La Kincaid Corporation, una empresa derivada de un pequeño imperio, era el legado económico que había recibido Matt de su padre. Su madre había entregado algunas acciones al tío abuelo Henry, uniendo así los intereses de ambas familias, pero desde el primer momento se había encargado de dejar muy claro que sería su hijo mayor quien dirigiría la compañía cuando alcanzara la mayoría de edad. Y así había sido.
Al escuchar el ruido de los cascos de la yegua de Catherine, Matt se giró. Sus ojos oscuros se iluminaron maliciosos al ver la expresión furiosa en el rostro de la joven, y sonrió de una manera tan arrogante, que Catherine sintió deseos de darle un puñetazo.

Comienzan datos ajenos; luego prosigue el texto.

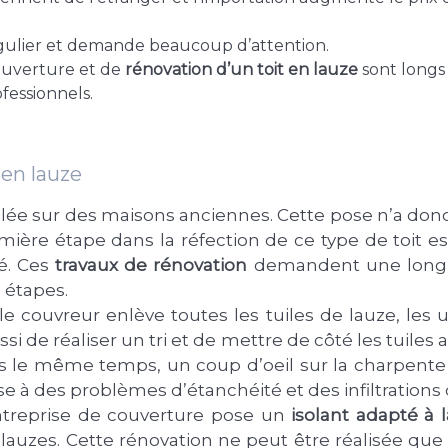
 régulier et demande beaucoup d’attention.
couverture et de
rénovation d’un toit en lauze
sont longs
ofessionnels.
 en lauze
allée sur des maisons anciennes. Cette pose n’a donc
emière étape dans la réfection de ce type de toit 
é. Ces
travaux de rénovation
demandent une longue
étapes.
 couvreur enlève toutes les tuiles de lauze, les 
ssi de réaliser un tri et de mettre de côté les tuile
s le même temps, un coup d’oeil sur la charpente 
se à des problèmes d’étanchéité et des infiltrations 
entreprise de couverture pose un
isolant adapté à 
 lauzes. Cette rénovation ne peut être réalisée que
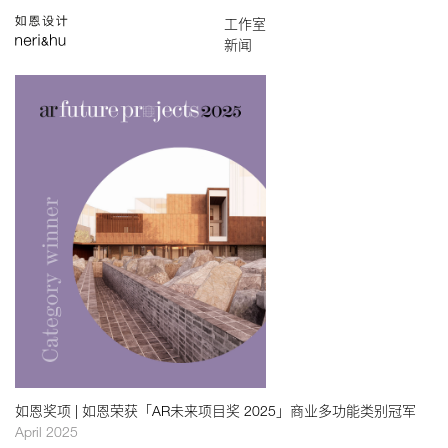
作品
工作室
English
搜索
关于
设计团队
新闻
媒体
奖项
联络
全部
奖项
展览
演讲
项目
书刊
如恩奖项 | 如恩荣获「AR未来项目奖 2025」商业多功能类别冠军
April 2025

Resoplando, desmontó de mala manera y fue hacia él.
—Cariño, nunca serás una buena amazona si no me escuchas cuando intento enseñarte. ¿Qué manera es esa de bajarse de un caballo? —le dijo en un tono burlón.
—No me llames cariño —masculló Catherine mirándolo irritada con los brazos en jarras—. Sé lo que has hecho. ¡No tienes derecho, no puedes hacerme algo así! Ya no soy una niña, he crecido, y no voy a consentir que sigas dirigiendo mi vida. Tú me diste esas acciones y ahora me pertenecen. ¡No puedes quitármelas!